平松工業では、商社などの第三者を介さず直接納品する直接貿易という輸入形態を取っている。直貿は中間マージンや経由地のタイムロスがないなど、顧客側のメリットは大きい。反面、銀行が発行する信用状にあらかじめ納品日や納品状態を定めるルールがあること、海外の協力工場から顧客の指定倉庫へ直接納品することなどから、指示出しや確認には通常以上に神経を使う。

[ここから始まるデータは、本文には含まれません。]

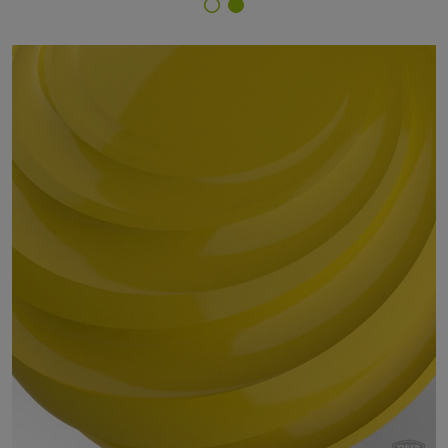
Finish Selector
59/20317 - RAL 1012 Lemon Yellow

どうやら、今回は協力工場が商品別に外箱に貼る目印のテープを間違えてしまったらしい。そのまま顧客の契約倉庫に納品されてしまってはシステムトラブルで大問題になることが明らかだった。
チームでトラブルを乗り切れ。
日本の港に荷物が着いてから、検疫や税関を経て陸運ルートに乗るまでは3日間。港にコンテナがある3日間ですべての荷物をチェックし、修正作業を行わなくてはならない。この時、事情を聞いて一肌脱いでくれたのは長年取引のある海貨業者だった。他の荷役業務も立て込む多忙な中、「長年お世話になっている平松工業のピンチであれば」と修正作業を買って出てくれたのだ。私たちも協力工場から出荷時の状況をヒアリングし、子細を海貨業者に伝える。三者の連携プレーで修正作業は無事完了し、納期に間に合わせることができた。
モノづくりはチームプレイだ。私たちが考えるモノづくりとは、「顧客に無事商品を届けること」まで含まれる。もちろんミスやトラブルはないに越したことはないが、どんな事態に陥っても顧客の利益を優先し協力しあえるパートナーがいることが、私たちの強みなのである。